Bruna Ventura, MD
Dr. Ventura is an ophthalmologist at the Altino Ventura Foundation and the HOPE Eye Hospital in Recife, Brazil.
1.Please share with us your background.
I was born and grew up in a city in the Northeast of Brazil called Recife. My parents, Liana and Marcelo; my siblings, Camila and Marcelo Jr; and I are very close. All our lives, we have treasured our family and nurtured it. It is very clear to us the true value of having best friends in our close relatives.

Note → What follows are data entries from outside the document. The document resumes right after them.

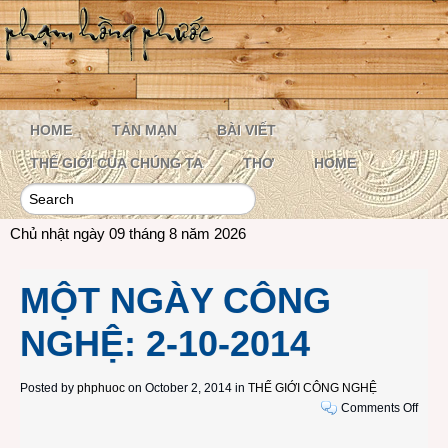
HOME
TẢN MẠN
BÀI VIẾT
THẾ GIỚI CỦA CHÚNG TA
THƠ
HOME
Chủ nhật ngày 09 tháng 8 năm 2026
MỘT NGÀY CÔNG
NGHỆ: 2-10-2014
Posted by
phphuoc
on October 2, 2014 in
THẾ GIỚI CÔNG NGHỆ
on
Comments Off
MỘT
NGÀ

Growing up, I went to an American school, where I learned English and, thus, was introduced to a world of opportunities. My parents always valued education and exposure to new cultures, so since the age of 14 I have been living abroad on and off. I started with a summer course in France with my sister. It was the first time we traveled alone, and it was a fun and memorable month. When I was 15, I went as an exchange student to Welland, Canada, where I lived for a year with one of the most amazing families I have met: the Murrays. At the age of 18, I spent 5 months in Mexico, where I did a Spanish course at the University of Torreon and discovered two new families with which my heart felt at home: the Cornus and the Claros.
I went to medical school in Recife at the University of Pernambuco. Midway through medical school, I spent a summer month with Camila, at the age of 18, and Marcelo Jr, at the age of 13, in Salamanca, Spain. This was the first trip the three of us did alone, and it was an amazing experience to explore the beautiful country of Spain, with its rich culture and cuisine. My last rotation in medical school was done at McGill University in Montreal, Canada, with Miguel Burnier, MD, PhD. Before residency, I spent a couple of months in California, where I had the pleasure to rotate with Mark Mannis, MD, at the University of California, Davis.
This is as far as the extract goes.